By rule of the Shulhan Aruch, any property or jewelry that a woman enters with into a marriage is legally hers and not her husband’s. Nonetheless, since by law the husband is entitled to the dividends and proceeds of such assets while they are married, she is restricted from selling her property without her husband’s consent. By law, a creditor is not entitled to collect the debt of a husband from property that belongs to his wife.

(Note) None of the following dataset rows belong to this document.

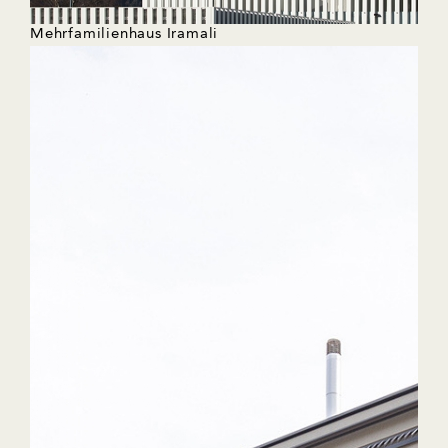
Mehrfamilienhaus Iramali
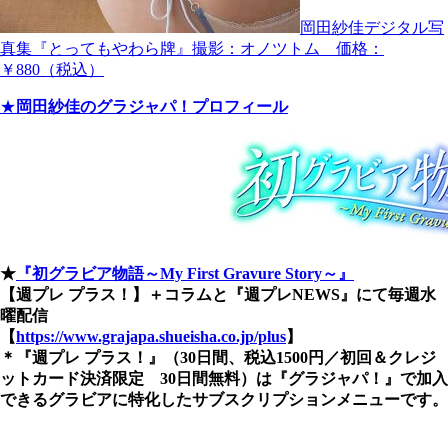
岡田紗佳デジタル写
真集『とってもやわら牌』撮影：オノツトム 価格：
￥880（税込）
★
岡田紗佳のグラジャパ！プロフィール
★
『初グラビア物語～My First Gravure Story～』
【週プレ プラス！】＋コラムと『週プレNEWS』にて毎週水
曜配信
【
https://www.grajapa.shueisha.co.jp/plus
】
＊『週プレ プラス！』（30日間、税込1500円／初回＆クレジ
ットカード決済限定 30日間無料）は『グラジャパ！』で加入
できるグラビアに特化したサブスクリプションメニューです。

VERDICT: The Buck Stops Here
Our Bet Din ruled that Harry was required by law to return the diamond bracelet to Steven’s wife for multiple reasons. As mentioned in Torah Law, many halachic authorities restrict collecting a debt by withholding an entrusted item. The reasoning for this stringency is based on a passage in the Zohar. Each night we entrust our soul with Gd and he faithfully returns it to us each day. Even if the time has come for a person to pass away in the middle of the night, Gd faithfully returns the soul entrusted to Him before taking the life. The person is awoken from his sleep and only then does Gd take the life. Gd returns the soul even if the soul is deeply indebted to him for all the sins and crimes performed. Our great sages determined that it is our responsibility to emulate Gd and restricted a creditor from withholding an entrusted item to collect his debt.

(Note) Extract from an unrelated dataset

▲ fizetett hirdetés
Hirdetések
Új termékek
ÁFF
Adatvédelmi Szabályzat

Furthermore, the diamond bracelet was a gift Steven’s wife received from her father prior to her marriage and is her private property. She is not required to bear the responsibility
of her husband’s business issues. Harry is required to first return the valuable bracelet and then to continue legal proceedings in our Bet Din.

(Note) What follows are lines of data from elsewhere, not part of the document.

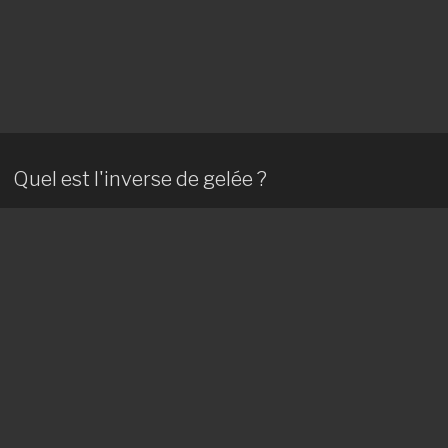
Quel est l'inverse de gelée ?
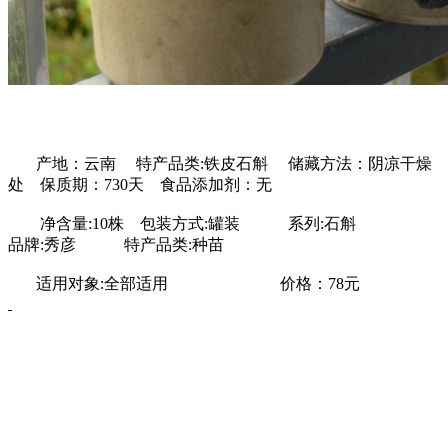
产地：云南 特产品类:铁皮石斛 储藏方法：阴凉干燥
处 保质期：730天 食品添加剂：无
净含量:10株 包装方式:罐装 系列:石斛
品牌:秀彦 特产品类:种苗
适用对象:全部适用 价格：78元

In Loving Memory of Vera Bat Carol, A”H
YOU BE THE JUDGE
A Flick of the Switch
Toby is an employed manager of a local butcher store. Aside from keeping the store organized and in good running order, his responsibilities include the opening and closing of the store each day. During the holiday season, Toby’s workload was overwhelming and one Friday morning, he wrongly consumed alcohol while on the job. By late afternoon, he was well intoxicated and at the time of closing he accidentally flicked off the switch of the freezer while busy closing the lights and machinery of the store before leaving for the weekend. By Monday morning, all the meat prepared for next week’s customers was spoiled, and with no meat in stock the store sustained a substantial financial loss. In Bet Din, Fred, the storeowner, claimed that Toby owed him the full anticipated retail price of the spoiled meat. Toby sincerely apologized for his negligence and misconduct, though he was only willing to reimburse Fred for the wholesale purchase price of the meat. Fred explained that at the time it was high season, and it was impossible for him to receive a new shipment from his supplier. He is therefore unwilling to forfeit his very anticipated profits because of Toby’s grossly negligent behavior. Fred withheld payment of Toby’s weekly salary and yearly bonus due him after the holiday season as collateral for payment for his loss.
Is Fred entitled to collect from Toby the retail price of the meat Toby caused to spoil? Can Toby satisfy his obligation by paying Fred for the out-of-pocket loss that is the wholesale price? How should the Bet Din rule and why?